Almost 15 years to the day it first took its steps on Mars, the rover Opportunity is being declared dead.

NASA made one last call Wednesday morning to the rover and the result appears to be the same as the 835 calls that preceded it: silence.

A global dust storm struck Mars last June and that was the last anyone heard from the rover, which has been quietly doing its thing on that planet while we've been busy destroying ours.

The odometer on the rover hasn't budged since summer: 28.06 miles.

Eulogies for Opportunity will be delivered by NASA during a 1 p.m. (CT) news conference.

People, at NASA's urging, have been posting postcards to the fallen rover, one of two that landed the same month in January 2004.

rover_postcards

Like its sister Spirit, Opportunity outlasted its plan 90-day mission.
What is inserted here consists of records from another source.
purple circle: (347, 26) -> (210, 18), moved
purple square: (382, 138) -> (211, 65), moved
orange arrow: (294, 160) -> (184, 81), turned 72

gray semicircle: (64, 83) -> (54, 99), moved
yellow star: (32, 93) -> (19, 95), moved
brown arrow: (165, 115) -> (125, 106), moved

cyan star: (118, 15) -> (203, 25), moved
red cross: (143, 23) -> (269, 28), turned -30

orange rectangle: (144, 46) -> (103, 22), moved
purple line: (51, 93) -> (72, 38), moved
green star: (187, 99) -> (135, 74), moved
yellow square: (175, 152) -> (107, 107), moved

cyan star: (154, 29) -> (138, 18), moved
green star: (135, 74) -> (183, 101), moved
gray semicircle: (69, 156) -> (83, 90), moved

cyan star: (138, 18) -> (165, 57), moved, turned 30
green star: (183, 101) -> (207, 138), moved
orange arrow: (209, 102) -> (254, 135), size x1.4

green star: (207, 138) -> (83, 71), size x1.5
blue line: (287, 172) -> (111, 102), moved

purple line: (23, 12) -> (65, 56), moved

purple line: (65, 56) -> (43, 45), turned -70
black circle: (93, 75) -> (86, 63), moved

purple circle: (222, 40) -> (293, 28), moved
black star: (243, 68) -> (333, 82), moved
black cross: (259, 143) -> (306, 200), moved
Spirit lasted for six months before it got stuck on a rock. Opportunity pressed on and found evidence of past water and evidence of a potentially habitable past.
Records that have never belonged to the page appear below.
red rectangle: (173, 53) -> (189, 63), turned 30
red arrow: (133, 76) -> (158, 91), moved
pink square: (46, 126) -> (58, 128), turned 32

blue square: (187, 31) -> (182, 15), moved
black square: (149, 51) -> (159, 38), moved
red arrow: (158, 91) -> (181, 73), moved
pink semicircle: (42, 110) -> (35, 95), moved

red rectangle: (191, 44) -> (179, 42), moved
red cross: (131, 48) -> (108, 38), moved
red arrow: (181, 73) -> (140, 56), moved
“The water story just kept getting more and more interesting,” former Opportunity flight director Mike Seibert tells New Scientist. “Everything we take for granted about that planet basically changed in 2004.”

“If a spacecraft functions for 15 years and dies in one of the biggest dust storms Mars has seen in decades, that’s an honorable death,” says Steve Squyres, the lead scientist for Spirit and Opportunity.